Study material >>
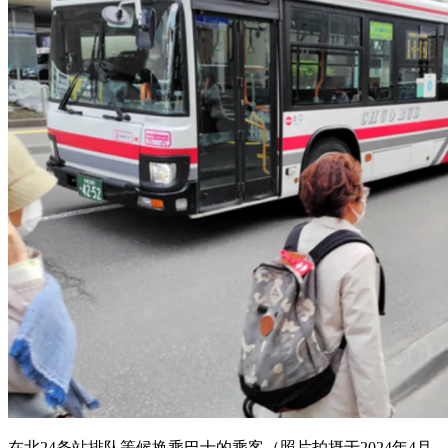
在北24条站排队等候换乘巴士的乘客（照片拍摄于2024年4月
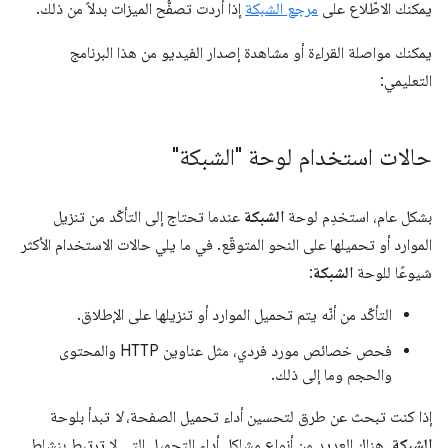
يمكنك الاطّلاع على
مرجع الشبكة
إذا أردت تصفُّح الميزات بدلاً من ذلك.
يمكنك مواصلة القراءة أو مشاهدة إصدار الفيديو من هذا البرنامج
التعليمي:
حالات استخدام لوحة "الشبكة"
بشكل عام، استخدِم لوحة
الشبكة
عندما تحتاج إلى التأكّد من تنزيل
الموارد أو تحميلها على النحو المتوقّع. في ما يلي حالات الاستخدام الأكثر
شيوعًا للوحة
الشبكة
:
التأكّد من أنّه يتم تحميل الموارد أو تنزيلها على الإطلاق.
فحص خصائص مورد فردي، مثل عناوين HTTP والمحتوى
والحجم وما إلى ذلك.
إذا كنت تبحث عن طرق لتحسين أداء تحميل الصفحة،
لا
تبدأ بلوحة
الشبكة
. هناك العديد من أنواع مشاكل أداء التحميل التي لا ترتبط بنشاط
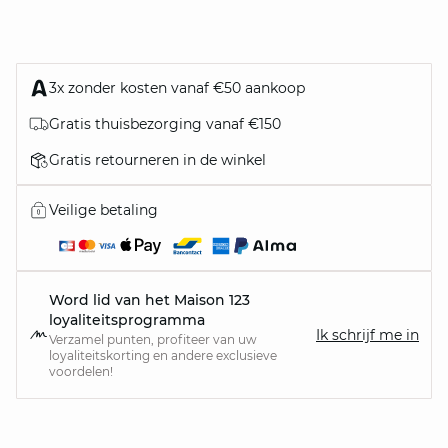
3x zonder kosten vanaf €50 aankoop
Gratis thuisbezorging vanaf €150
Gratis retourneren in de winkel
Veilige betaling
Word lid van het Maison 123
loyaliteitsprogramma
Ik schrijf me in
Verzamel punten, profiteer van uw
loyaliteitskorting en andere exclusieve
voordelen!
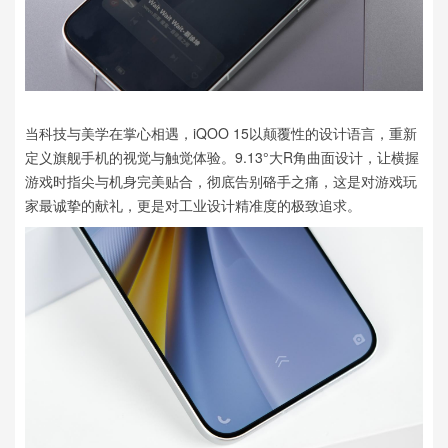
当科技与美学在掌心相遇，iQOO 15以颠覆性的设计语言，重新
定义旗舰手机的视觉与触觉体验。9.13°大R角曲面设计，让横握
游戏时指尖与机身完美贴合，彻底告别硌手之痛，这是对游戏玩
家最诚挚的献礼，更是对工业设计精准度的极致追求。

What you need to do >> Counting the lines of the material that hold the string "الموارد", state the total and nothing besides.

Solution to this task >> 2